Au début de l’histoire, Olivier, dessinateur vieillissant et blasé, est seul. A la fin, il est de nouveau seul devant son verre de blanc. Entre les deux, une parenthèse enchantée, un fantasme réalisé, un voyage express dans l’envers du monde: celui d’Anna, une jeune étudiante sexy et peu farouche dont il tombe amoureux et qui l’emmène en visite chez sa tante, au fond de la campagne française, qui vit dans le très particulier «village des femmes».

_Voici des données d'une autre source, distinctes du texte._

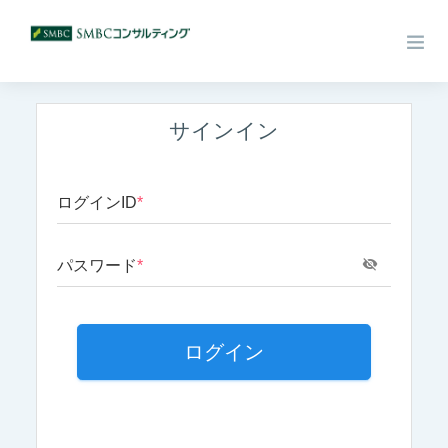
サインイン
ログインID
*
パスワード
*
ログイン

Là-bas, les femmes dirigent tout, et les hommes n’y sont tolérés qu’à condition d’être accompagnés par des femmes qui se portent garantes d’eux. Ils se maquillent, portent robes et perruques, ne traînent pas dans les rues et veillent à la bonne tenue de la maison. Pendant ce temps, les femmes passent des heures au café, font de la politique et s’occupent de leur libido avec de petits mignons entretenus. Olivier se plie avec curiosité et bonne volonté à ce carcan matriarcal qui n’a, de loin, pas que des inconvénients. Jusqu’au jour où un groupe de mâles opprimés se révolte pour inverser l’ordre des choses… Il perd Anna, et le goût de vivre en même temps.
Cet irrésistible premier roman graphique de Wolinski, 80 ans, né à Tunis en 1934, mari de Maryse depuis 1971, dessinateur et caricaturiste star de Charlie Hebdo, Hara-Kiri, Libération, L’Humanité ou du Nouvel Obs, mêle ses talents d’observateur des changements de mœurs de son siècle à son goût immodéré de la chair et des plaisirs, ses facilités goulues de dessinateur à son verbe limpide, marrant et charnu.
Ode à la liberté féminine, potacherie mélancolique et sérieuse, Le village des femmes fait écho à son précédent, et hilarant, Les droits de la femme (et de l’homme). Testant la résistance des modèles hommes-femmes contemporains, il ne cesse de répéter le leitmotiv wolinskien: et le plaisir, bordel.
«Le village des femmes».
De Georges Wolinski. Le Seuil, 130 p.